Carbon credit revenues will also be shared between local and national stakeholders in accordance with guidelines established by the National Fund for Sustainable Development (FNDS), Blue Forest said.
Credits will be issued both for reforestation — which could take around ten years as trees need to reach maturity — and through “avoided deforestation”, which could start generating credits within two years, following an audit by carbon standard setter, Verra.
The plan to use Mozambique’s mangrove forests to generate carbon credits has attracted criticism from environmentalists in the country, however.
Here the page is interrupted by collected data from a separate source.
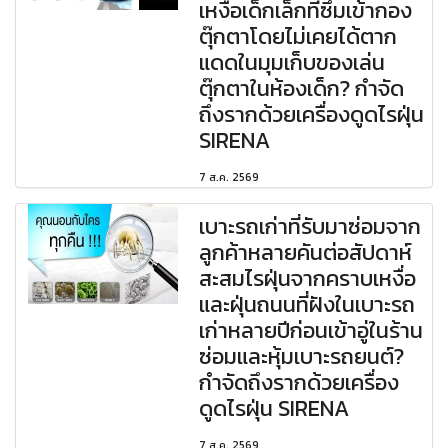
เหงื่อเด็กเล็กที่ซึมเข้ากอง
ตุ๊กตาโดยไม่เคยได้ตาก
แดดในมุมเก็บของเล่น
ตุ๊กตาในห้องเด็ก? กำจัด
ถึงรากด้วยเครื่องดูดไรฝุ่น
SIRENA
7 ส.ค. 2569
เบาะรถเก่าที่รับมาซ่อมจาก
ลูกค้าหลายคันต่อสัปดาห์
สะสมไรฝุ่นจากคราบเหงื่อ
และฝุ่นถนนที่ฝังในเบาะรถ
เก่าหลายปีก่อนเข้าอู่ในร้าน
ซ่อมและหุ้มเบาะรถยนต์?
กำจัดถึงรากด้วยเครื่อง
ดูดไรฝุ่น SIRENA
7 ส.ค. 2569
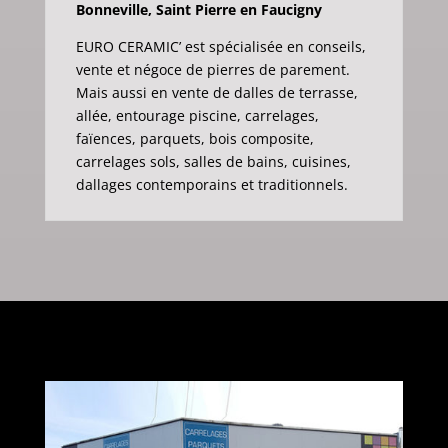
Bonneville, Saint Pierre en Faucigny
EURO CERAMIC’ est spécialisée en conseils,
vente et négoce de pierres de parement.
Mais aussi en vente de dalles de terrasse,
allée, entourage piscine, carrelages,
faïences, parquets, bois composite,
carrelages sols, salles de bains, cuisines,
dallages contemporains et traditionnels.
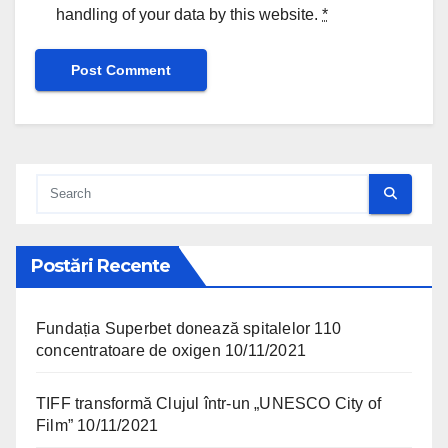
handling of your data by this website.
*
Postări Recente
Fundația Superbet donează spitalelor 110
concentratoare de oxigen
10/11/2021
TIFF transformă Clujul într-un „UNESCO City of
Film”
10/11/2021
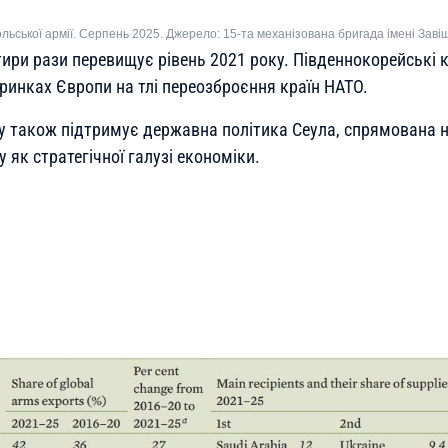
ольської армії. Серпень 2025. Джерело: 15-та механізована бригада імені Заві
тири рази перевищує рівень 2021 року. Південнокорейські 
ринках Європи на тлі переозброєння країн НАТО.
у також підтримує державна політика Сеула, спрямована 
 як стратегічної галузі економіки.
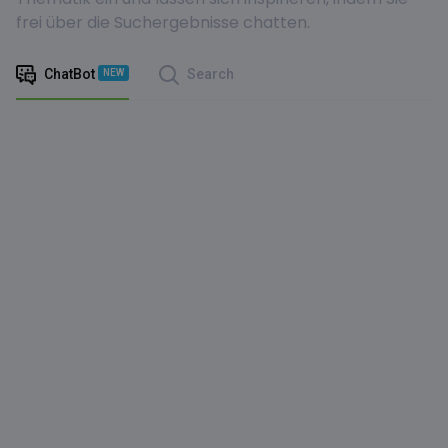
frei über die Suchergebnisse chatten.
ChatBot
Search
NEW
“If anyone wants to plant native trees, mangroves or others, we fully support that, as we so much need it, but not under a carbon credit programme, as they give companies the opportunity to carry on business as usual, to continue burning fossil fuels and emitting greenhouse gases, while trying to balance their emissions by planting trees,” Anabela Lemos, a director at environmental group JA! told Zitamar News.
“Science and many UN Intergovernmental Panel on Climate Change reports are clear: to tackle the climate crisis we need to decrease emissions, phase out fossil fuels and stop any new fossil fuel exploration,” she said. “In reality, carbon credits are just an illusion, a false solution and a distraction for many, as there are huge amounts of funds under REDD [the UN’s flagship reforestation programme using carbon credits], NGOs, companies and private entities, can easily get those funds to plant trees, and doing that is worsening the climate crisis. We need to protect our native forest and ecosystems, without needing to access carbon markets.”
Turning the tide on deforestation
Mozambique has more than 300,000ha of mangroves along its coast, one of the largest mangrove areas in Africa. Protecting these forests has multiple benefits; as well as being hotspots for biodiversity and highly effective carbon sinks, they are helpful in protecting society and the coastline from further consequences of climate change, such as the effects of storms and rising sea levels.
“The project area we’re focusing on has already lost 3,000ha of bio-diverse mangrove forests in just the past 10 years,” Fotuhi said. “The government wants to turn the tide on this high rate of deforestation. We are here to support them.”
He said Blue Forest will take an offensive and defensive approach to the project. “As part of the offensive approach, we recognise that in Mozambique people cut trees to make charcoal to sell or use, or for construction material — so we will provide them with sustainable cooking stoves distributed at a subsidised price that use 50% less charcoal than other devices.”
The defensive approach will see Blue Forest install so-called weaving dams which prevent further coastline erosion.
Blue Forest is a new company without a long track record in mangrove plantation projects. However, last year it partnered with the United Arab Emirates government to plant 100,000 mangroves in Africa and the UAE, as part of a campaign called “Tree for 50.” The company planted 50,000 mangroves in Tudor Creek in Kenya, just south of Kilifi, in partnership with Kenya Forest Service, and is on track to finish planting 50,000 mangroves in the UAE this year, said Fotuhi.
“We have extensive project development experience, and the ability to bring together experts, hire scientists, and environmental planners, and work with local research institutes,” he told Zitamar. “We bring the key elements that will make a project successful, including technical, commercial, legal and financial expertise, through our consortium.”
The reforestation works will be carried out in collaboration with various stakeholders at a local level, and could create anywhere between 100 to 300 local jobs in Mozambique, said Fotuhi.